Ia merujuk pada hasil riset ilmiah tahun 2023 oleh Prof. Kevin Furlong dari Pennsylvania State University (AS) bersama 11 peneliti dari berbagai universitas Amerika. Studi tersebut menyebutkan bahwa wilayah Nusa Tenggara Barat berada dalam sistem tektonik kompleks yang berpotensi memicu gempa megathrust berkekuatan 9 magnitudo akibat interaksi antara subduksi Australia dan busur belakang Flores.
Arif juga mengingatkan, secara hukum, pembangunan di wilayah rawan bencana wajib tunduk pada prinsip kehati-hatian (precautionary principle) sebagaimana diatur dalam UU No. 32 Tahun 2009 tentang Perlindungan dan Pengelolaan Lingkungan Hidup serta UU No. 28 Tahun 2002 tentang Bangunan Gedung.
“Kalimat ‘semua sudah teruji aman’ bukanlah bukti hukum. Yang dapat diterima secara yuridis adalah data uji laboratorium, laporan geoteknik, dan hasil audit independen. Pemerintah wajib membuka data publik sebagaimana diatur dalam UU KIP No. 14 Tahun 2008,” papar Arif.
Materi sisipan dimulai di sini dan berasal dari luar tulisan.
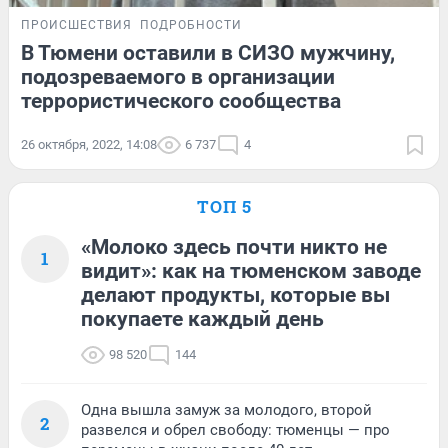
ПРОИСШЕСТВИЯ
ПОДРОБНОСТИ
В Тюмени оставили в СИЗО мужчину,
подозреваемого в организации
террористического сообщества
26 октября, 2022, 14:08
6 737
4
ТОП 5
«Молоко здесь почти никто не
1
видит»: как на тюменском заводе
делают продукты, которые вы
покупаете каждый день
98 520
144
Одна вышла замуж за молодого, второй
2
развелся и обрел свободу: тюменцы — про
Berdasarkan catatan BMKG, Lombok merupakan salah satu wilayah paling aktif secara tektonik di Indonesia. Antara tahun 2018-2025, tercatat lebih dari 700 gempa signifikan mengguncang wilayah ini, termasuk gempa besar 6,9 SR pada 2018 yang meruntuhkan ribuan bangunan.
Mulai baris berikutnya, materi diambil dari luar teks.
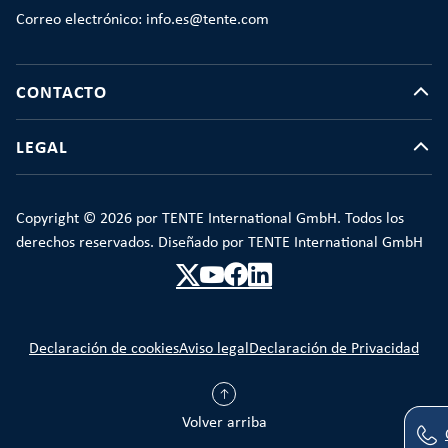
Correo electrónico: info.es@tente.com
CONTACTO
LEGAL
Copyright © 2026 por TENTE International GmbH. Todos los
derechos reservados. Diseñado por TENTE International GmbH
Declaración de cookies
Aviso legal
Declaración de Privacidad
Volver arriba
Wilayah Lombok Barat sendiri berada di antara dua sistem besar, yaitu zona megathrust selatan Jawa-Sumbawa dan sesar busur belakang Flores (Flores Back Arc Thrust) keduanya masih aktif hingga kini. “Data BMKG (2023-2025) mencatat intensitas guncangan hingga skala MMI IV–V di beberapa titik Lombok Barat. Artinya, zona tekanan masih aktif dan dapat memicu deformasi lokal meski jauh dari sesar utama,” jelas Arif.
Koalisi Masyarakat Sipil NTB berencana menggugat pernyataan resmi BBWS NT I ke pengadilan dan meminta audit teknis independen atas seluruh data keamanan Bendungan Meninting.
“Kita tidak menolak pembangunan. Kita menolak kebenaran yang tidak dibuktikan,” ujar Arif dalam forum diskusi publik.
“Bendungan boleh kuat, tapi keyakinan publik tidak bisa dibangun tanpa transparansi,”tambahnya.
Koalisi juga menyerukan agar dilakukan pembaruan AMDAL, pemantauan seismik real-time, dan audit terbuka oleh lembaga independen seperti BMKG, PVMBG, universitas, dan Himpunan Ahli Teknik Tanah Indonesia (HATTI).
Jika terbukti ada kelalaian dalam kajian risiko gempa, pihak terkait dapat dimintai pertanggungjawaban hukum atas pelanggaran prinsip kehati-hatian dan potensi pengabaian keselamatan publik.